Kematian bapak tercinta Pdt. Emr. Lambertus Eduard Dadi Lado pada 25 Januari 2001 di RSUD Atambua, tak membuat Mama Ma’a meninggalkan umat Tuhan di wilayah Maktihan, sekalipun usianya makin uzur dan kondisi fisiknya tak memungkin lagi ia naik mimbar, hingga akhir hayatnya ia tetap melayani dengan menjadi pembina Persekutuan Do’a wilayah kependetaan Maktihan. Masih tetap mengulurkan tanganya membantu mereka yang membutuhkan pertolongan sekalipun mama digolongkan sebagai keluarga miskin dalam data pemerintah desa. Ia membuktikan bahwa kata miskin tak ada dalam hidupnya.

***
Sapa mau sangka…sapa mau sangka…
Musti jadi bagini e sio mama…
Mama su pigi …mama su pigi…
Seng bale- bale lai …mama ee..

Katong su datang dar tanah orang
Asal mau dengar mama punya suara
Mar janji jua seng….Pasangpun jua seng
Sio mama sampe hati ...e

Ancor di dada…ancor di dada..
Rasa mau putus jantong e..
Sio kalo inga …sio kalo inga…
inga mama pung piara … mama …e…e

Deng kurang-kurang
deng susah-susah
sampe katong su jadi orang …e
sio mama hati tuang e..sio mama hati tuang e…
paling manis lawang..e

sio mama ..e…sio mama e…
katong sambayang…
katong sambayang par Tetemanis..e.
sio mama ..e…sio mama e…
mau bilang apalai..samua ini Tuhan pung rencana


Lantunan syair lagu ini, mengiringi prosesi ibadah pemakaman, kami menyanyikannya sebagai penghormatan terakhir sebelum mama terkasih kami dibawa ke liang lahat untuk dimakamkan pada 21 Januari 2008 lalu.

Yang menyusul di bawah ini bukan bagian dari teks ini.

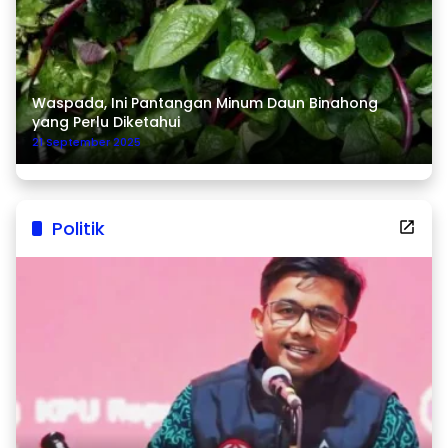
Waspada, Ini Pantangan Minum Daun Binahong
yang Perlu Diketahui
21 September 2025
Politik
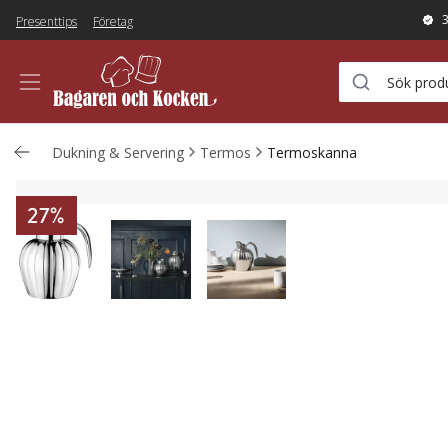
Presenttips
Företag
Dukning & Servering
Termos
Termoskanna
27
%
Termoskanna 0,8 Liter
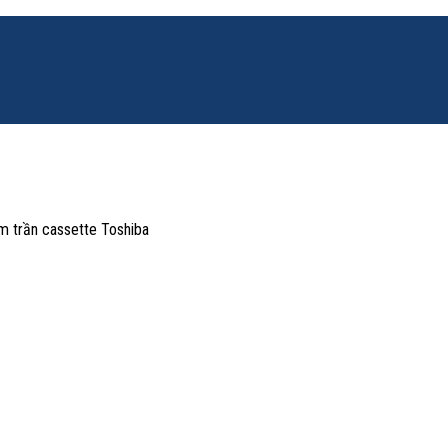
m trần cassette Toshiba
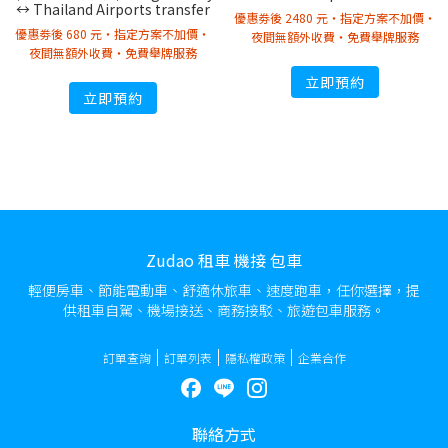
↔︎ Thailand Airports transfer
優惠劵後 2480 元・指定方案不加價・
優惠劵後 680 元・指定方案不加價・
夜間無額外收費・免費舉牌服務
夜間無額外收費・免費舉牌服務
立即預約
立即預約
Zudao 租車 機接 包車
輕便房車、節能電動車、舒適休旅車、速度跑車，任你選擇，提
供租車自駕、機場接送、商務接駁、旅遊包車服務。
訂單查詢
訂單列表
隱私權政策
企業合作
聯絡方式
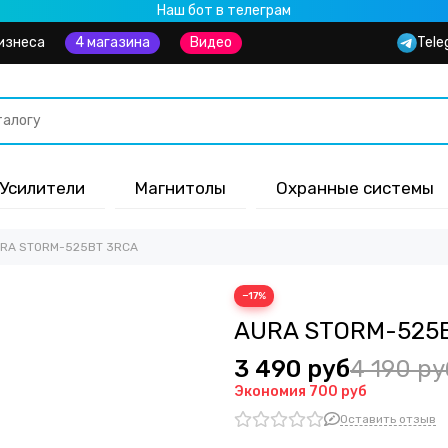
Наш бот в телеграм
изнеса
4 магазина
Видео
Tele
Усилители
Магнитолы
Охранные системы
RA STORM-525BT 3RCA
−17%
AURA STORM-525
3 490 руб
4 190 ру
Экономия
700 руб
Оставить отзыв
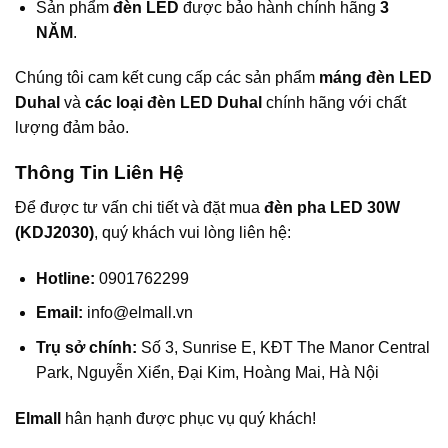
Sản phẩm
đèn LED
được bảo hành chính hãng
3
NĂM
.
Chúng tôi cam kết cung cấp các sản phẩm
máng đèn LED
Duhal
và
các loại đèn LED Duhal
chính hãng với chất
lượng đảm bảo.
Thông Tin Liên Hệ
Để được tư vấn chi tiết và đặt mua
đèn pha LED 30W
(KDJ2030)
, quý khách vui lòng liên hệ:
Hotline:
0901762299
Email:
info@elmall.vn
Trụ sở chính:
Số 3, Sunrise E, KĐT The Manor Central
Park, Nguyễn Xiển, Đại Kim, Hoàng Mai, Hà Nội
Elmall
hân hạnh được phục vụ quý khách!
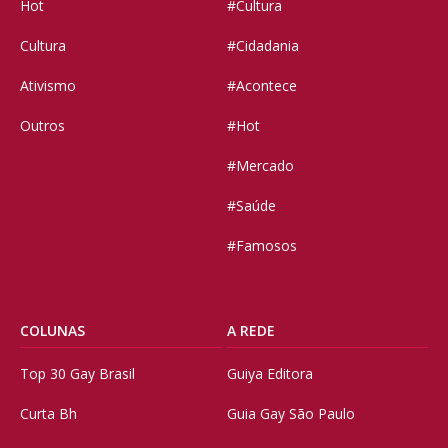
Hot
#Cultura
Cultura
#Cidadania
Ativismo
#Acontece
Outros
#Hot
#Mercado
#Saúde
#Famosos
COLUNAS
A REDE
Top 30 Gay Brasil
Guiya Editora
Curta Bh
Guia Gay São Paulo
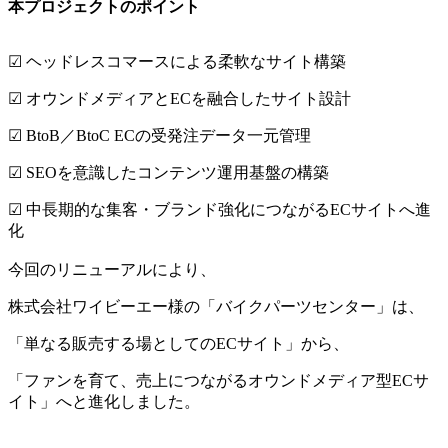
本プロジェクトのポイント
☑ ヘッドレスコマースによる柔軟なサイト構築
☑ オウンドメディアと
EC
を融合したサイト設計
☑
BtoB
／
BtoC EC
の受発注データ一元管理
☑
SEO
を意識したコンテンツ運用基盤の構築
☑ 中長期的な集客・ブランド強化につながる
EC
サイトへ進
化
今回のリニューアルにより、
株式会社ワイビーエー様の「バイクパーツセンター」は、
「単なる販売する場としての
EC
サイト」から、
「ファンを育て、売上につながるオウンドメディア型
EC
サ
イト」へと進化しました。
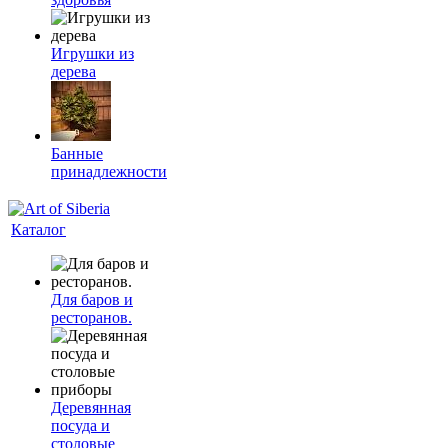
Игрушки из
дерева
Банные
принадлежности
Каталог
Для баров и
ресторанов.
Деревянная
посуда и
столовые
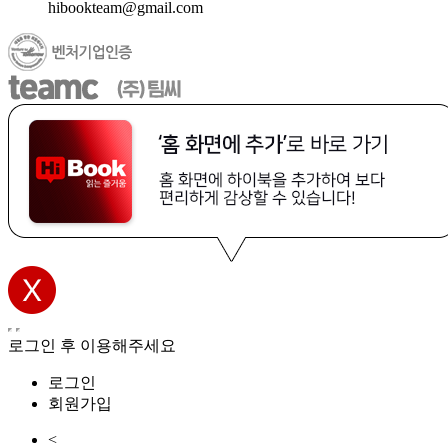
hibookteam@gmail.com
로그인 후 이용해주세요
로그인
회원가입
<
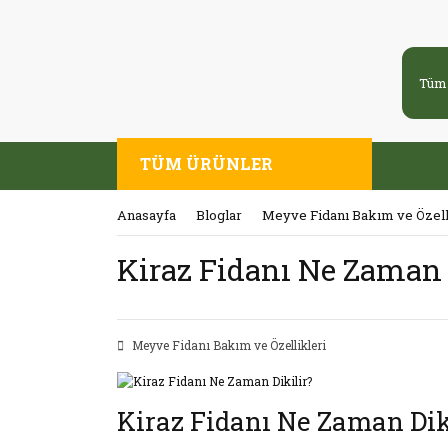
TÜM ÜRÜNLER
Anasayfa
Bloglar
Meyve Fidanı Bakım ve Özell
Kiraz Fidanı Ne Zaman 
Meyve Fidanı Bakım ve Özellikleri
Kiraz Fidanı Ne Zaman Dik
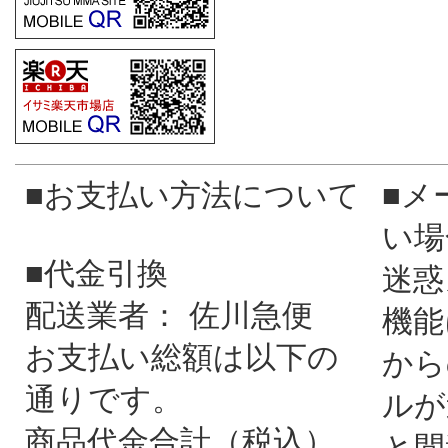
■お支払い方法について
■メ
い場
■代金引換
迷惑
配送業者： 佐川急便
機能
お支払い総額は以下の
から
通りです。
ルが
商品代金合計（税込）
と間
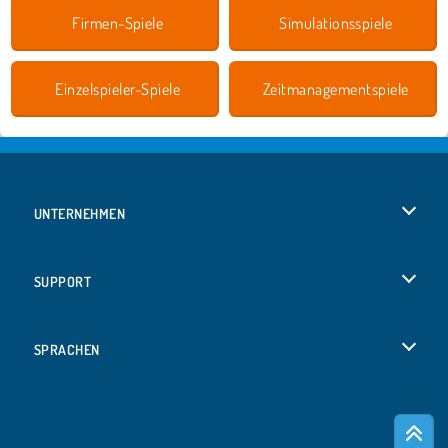
Firmen-Spiele
Simulationsspiele
Einzelspieler-Spiele
Zeitmanagementspiele
UNTERNEHMEN
Benutzungsbedingungen
SUPPORT
Unsere Datenschutzre ...
Hilfe
SPRACHEN
Cookies
English
Cookie-Kontrolle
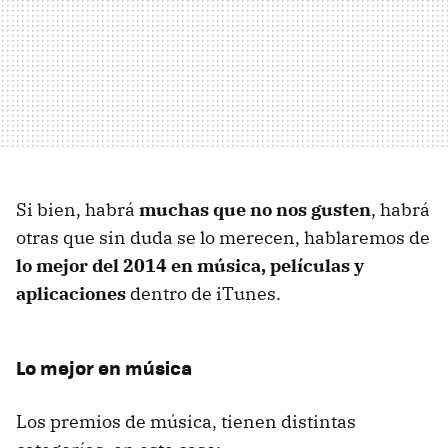
Si bien, habrá
muchas que no nos gusten
, habrá
otras que sin duda se lo merecen, hablaremos de
lo mejor del 2014 en música, películas y
aplicaciones
dentro de iTunes.
Lo mejor en música
Los premios de música, tienen distintas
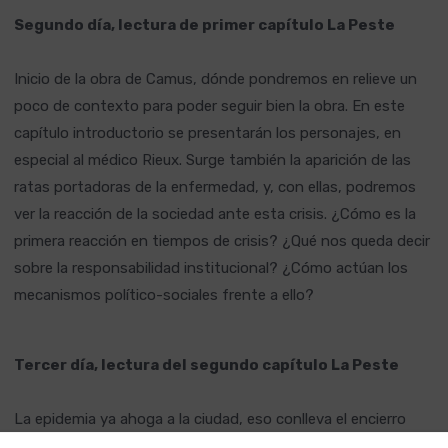
Segundo día, lectura de primer capítulo La Peste
Inicio de la obra de Camus, dónde pondremos en relieve un
poco de contexto para poder seguir bien la obra. En este
capítulo introductorio se presentarán los personajes, en
especial al médico Rieux. Surge también la aparición de las
ratas portadoras de la enfermedad, y, con ellas, podremos
ver la reacción de la sociedad ante esta crisis. ¿Cómo es la
primera reacción en tiempos de crisis? ¿Qué nos queda decir
sobre la responsabilidad institucional? ¿Cómo actúan los
mecanismos político-sociales frente a ello?
Tercer día, lectura del segundo capítulo La Peste
La epidemia ya ahoga a la ciudad, eso conlleva el encierro
total de la ciudad hacia el exterior y la mutilación de la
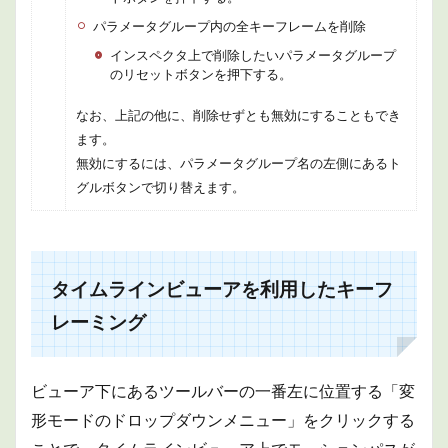
パラメータグループ内の全キーフレームを削除
インスペクタ上で削除したいパラメータグループ
のリセットボタンを押下する。
なお、上記の他に、削除せずとも無効にすることもでき
ます。
無効にするには、パラメータグループ名の左側にあるト
グルボタンで切り替えます。
タイムラインビューアを利用したキーフ
レーミング
ビューア下にあるツールバーの一番左に位置する「変
形モードのドロップダウンメニュー」をクリックする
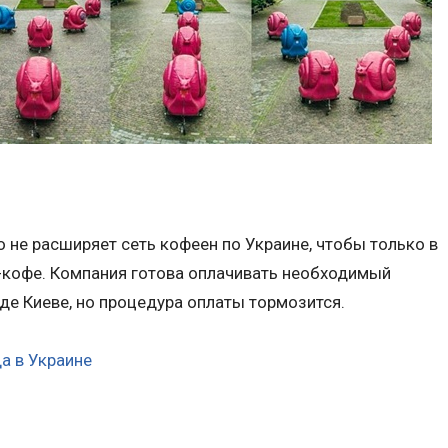
о не расширяет сеть кофеен по Украине, чтобы только в
-кофе. Компания готова оплачивать необходимый
де Киеве, но процедура оплаты тормозится.
а в Украине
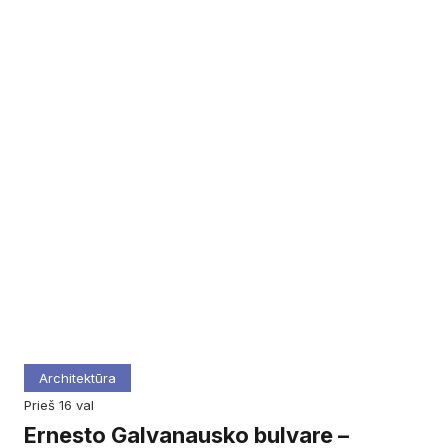
Architektūra
prieš 16 val
Ernesto Galvanausko bulvare –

Lagu yang sedih, tapi mengajarkan tentang sebuah kepasrahan terhadap kehendak Yang Kuasa pemilik kehidupan ini. Semua orang, siapapun dia pada suatu saat, cepat atau lambat, pasti akan dipanggilnya.

Siang itu, ribuan jemaat dengan kepala tertunduk ikut menghantar kepergian mama Ma’a. ia sosok yang sederhana dan bersahaja, ia miskin harta, tak ada harta yang ia tinggalkan, tetapi kehadiran ribuan orang siang itu menjadi bukti bahwa yang ia investasikan semasa hidupnya adalah perbuatan baik pada sesama.

Bagi saya, mama adalah orang yang kaya. Ia kaya akan manusia. Apa yang sudah ia lakukan semasa hidupnya terbukti sudah pada akhir hayatnya. Benar apa yang dikatakan Steven Cofey, “Mulailah dari akhir pikiran” dalam buku Seven Habbits-nya yang terkenal itu. Hebatnya, mama Ma’a tak pernah mambaca buku ini tapi ia sudah melakukannya, ia mempelajarinya dari buku kehidupan yang ia yakini, dari Alkitab yang selama ia jadikan pegangan hidup.

Hari ini tiga tahun sudah Mama Ma’a tiada, namun sebuah makam sederhana di halaman rumah tua kami di desa Besikama menjadi saksi pernah ada seorang perempuan tangguh di wilayah selatan Belu. Kasih sayangnya bukan hanya telah membesarkan enam anaknya tapi juga fehan oan lainnya.

Mama su pi gi…mama su pi gi …son balek-balek lai tapi semangatnya dan pelajaran hidup yang sudah mama ajarkan tak akan hilang, karean akan terus menjadi inspirasi bagi saya untuk membuat hidup ini lebih berwarna. Terima kasih Tuhan karena sudah mengijinkan saya jadi anak dari Mama Ma’a dan Papa Edu.